La tecnologia CRISPR (Clustered Regularly Interspaced Short Palindromic Repeats) e CRISPR associated protein 9 (Cas9) guidata da RNA è ora uno strumento consolidato nell’editing genetico. L’RNA CRISPR trascritto (crRNA) e un RNA transattivante (tracrRNA) formano l’RNA guida singola (sgRNA), che si complessano con la proteina Cas9 permettendo la scissione specifica del gene5. Il sistema CRISPR / Cas9 è programmabile, modificando una sequenza guida di 20 bp dello sgRNA, il che significa che quasi tutti i locus che soddisfano il requisito del motivo adiacente al protospacer (PAM) possono essere modificati. Tuttavia, il tipo selvatico Cas9 può tollerare alcune discrepanze tra la sua sequenza guida e un bersaglio del DNA, che potrebbero causare effetti indesiderati fuori bersaglio. Per migliorare la sua specificità, è stato sviluppato un mutante nickase (Cas9n). Un Cas9n contenente una mutazione D10A o N863A possiede solo un dominio nucleasi funzionale e di conseguenza può intaccare solo il DNA su un filamento.

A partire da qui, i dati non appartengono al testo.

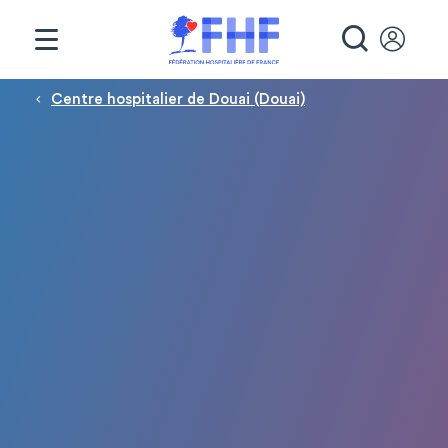
Panneau de gestion des cookies
RECHE
Fil d'Ariane
Centre hospitalier de Douai (Douai)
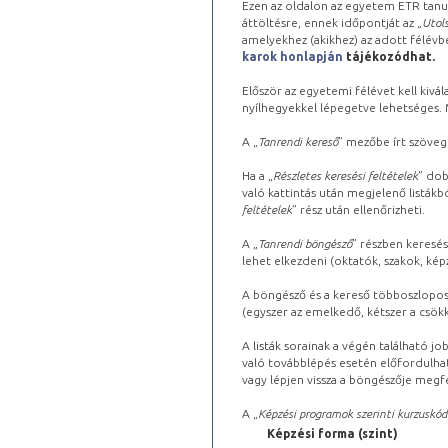
Ezen az oldalon az egyetem ETR tanu
áttöltésre, ennek időpontját az „
Utols
amelyekhez (akikhez) az adott félév
karok honlapján
tájékozódhat.
Először az egyetemi félévet kell kivála
nyílhegyekkel lépegetve lehetséges. Ma
A „
Tanrendi kereső
” mezőbe írt szöveg
Ha a „
Részletes keresési feltételek
” dob
való kattintás után megjelenő listákbó
feltételek
” rész után ellenőrizheti.
A „
Tanrendi böngésző
” részben keresés
lehet elkezdeni (oktatók, szakok, képz
A böngésző és a kereső többoszlopos 
(egyszer az emelkedő, kétszer a csök
A listák sorainak a végén található j
való továbblépés esetén előfordulhat
vagy lépjen vissza a böngészője megfe
A „
Képzési programok szerinti kurzuskód
Képzési forma (szint)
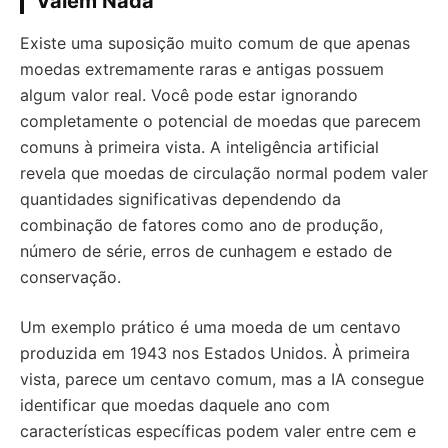
Valem Nada
Existe uma suposição muito comum de que apenas
moedas extremamente raras e antigas possuem
algum valor real. Você pode estar ignorando
completamente o potencial de moedas que parecem
comuns à primeira vista. A inteligência artificial
revela que moedas de circulação normal podem valer
quantidades significativas dependendo da
combinação de fatores como ano de produção,
número de série, erros de cunhagem e estado de
conservação.
Um exemplo prático é uma moeda de um centavo
produzida em 1943 nos Estados Unidos. À primeira
vista, parece um centavo comum, mas a IA consegue
identificar que moedas daquele ano com
características específicas podem valer entre cem e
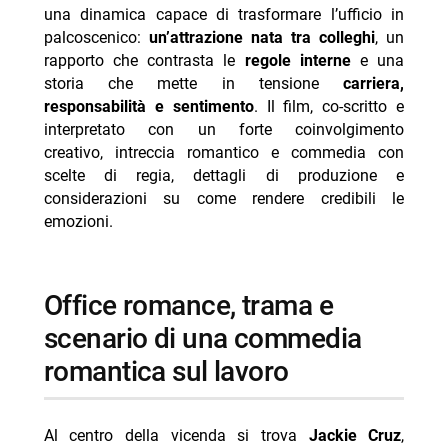
- come nasce la prima scena di bacio tra jackie e
una dinamica capace di trasformare l’ufficio in
daniel
palcoscenico:
un’attrazione nata tra colleghi
, un
rapporto che contrasta le
regole interne
e una
- office romance, ostacoli e cambiamento del
storia che mette in tensione
carriera,
contesto sociale
responsabilità e sentimento
. Il film, co-scritto e
- kiss cam coldplay e un collegamento inatteso
interpretato con un forte coinvolgimento
durante le riprese
creativo, intreccia romantico e commedia con
scelte di regia, dettagli di produzione e
- office romance, jennifer lopez e brett goldstein:
considerazioni su come rendere credibili le
chimica sul set
emozioni.
- office romance, poster e riferimenti visivi legati alle
scene
- office romance, script, direzione e improvvisazione:
office romance, trama e
testimonianze dal set
scenario di una commedia
-- rendere la commedia credibile: principio di base per
romantica sul lavoro
ol parker
-- dinamiche di collaborazione con brett goldstein e
supporto del cast
Al centro della vicenda si trova
Jackie Cruz
,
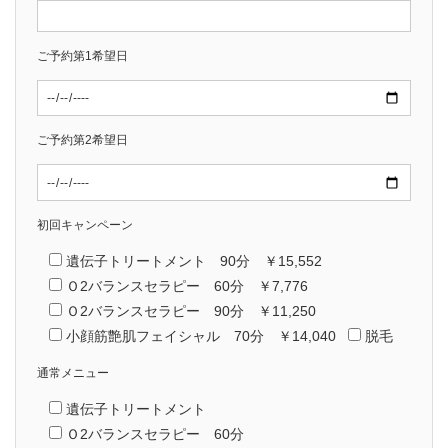
ご予約第1希望日
ご予約第2希望日
初回キャンペーン
遺伝子トリートメント 90分 ￥15,552
Ｏ2バランスセラピー 60分 ￥7,776
Ｏ2バランスセラピー 90分 ￥11,250
小顔筋艶肌フェイシャル 70分 ￥14,040
脱毛
通常メニュー
遺伝子トリートメント
Ｏ2バランスセラピー 60分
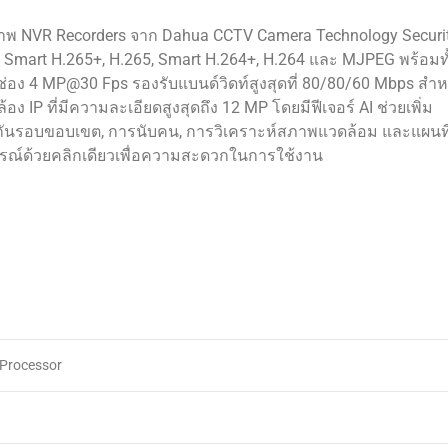
ภาพ NVR Recorders จาก Dahua CCTV Camera Technology Securi
mart H.265+, H.265, Smart H.264+, H.264 และ MJPEG พร้อมทั
ช่อง 4 MP@30 Fps รองรับแบนด์วิดท์สูงสุดที่ 80/80/60 Mbps สำ
อง IP ที่มีความละเอียดสูงสุดถึง 12 MP โดยมีฟีเจอร์ AI ช่วยเพิ่ม
ันรอบขอบเขต, การนับคน, การวิเคราะห์สภาพแวดล้อม และแผนท
ปกรณ์ด้วยคลิกเดียวเพื่อความสะดวกในการใช้งาน
 Processor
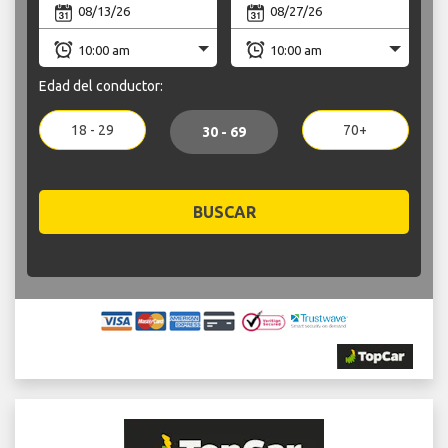
Edad del conductor:
18 - 29
70+
30 - 69
BUSCAR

Una coppia di Cas9n opportunamente distanziati e orientati può indurre efficacemente DNA DSB e gli effetti off-target sono drasticamente ridotti6. Per garantire una modifica efficiente di Cas9n, è stato dimostrato che due Cas9n-sgRNA dovrebbero idealmente essere posizionati con un offset da -4 a 20 bp e creare sempre una sporgenza di 5′6.

Cas9(n)-sgRNA indotto DSB può essere utilizzato per l’editing del genoma in hPSCs 7,8. Può creare knockout genico tramite riparazione di giunzione finale non omologa o introdurre modificazioni geniche attraverso la riparazione diretta dall’omologia (HDR) se è presente un modello di DNA del donatore. Il protocollo qui descritto utilizza un plasmide donatore basato su trasposone piggyBac (o vettore targeting) per HDR, in cui un marcatore di resistenza ai farmaci è affiancato dalle ripetizioni invertite del trasposone. Il vantaggio di questo approccio include uno screening efficiente e un editing genetico senza soluzione di continuità, come dimostrato per la prima volta da Yusa et al.9,10. La cassetta di selezione dei farmaci consente l’arricchimento delle cellule con il vettore integrato, che vengono successivamente schermate mediante PCR a giunzione per identificare quelle derivate dall’HDR. Inoltre, la cassetta di selezione del farmaco può essere posizionata per sostituire le sequenze target per la scissione di Cas9 (n), in modo che non si verifichino ulteriori rotture del DNA dopo l’HDR, eliminando così le mutazioni target “on” derivanti dalla ri-scissione di Cas9 (n). Inoltre, sfruttando la precisa escissione catalizzata dalla trasposasi piggyBac, il marcatore di selezione viene poi asportato dal genoma senza lasciare cicatrici. Solo la sequenza TTAA endogena originale per l’inserimento di piggyBac rimane dopo la rimozione del marcatore di selezione del farmaco9. Anche se i siti TTAA devono essere creati introducendo sostituzioni, le possibilità di perturbare gli elementi normativi sono ridotte rispetto ad altri metodi10.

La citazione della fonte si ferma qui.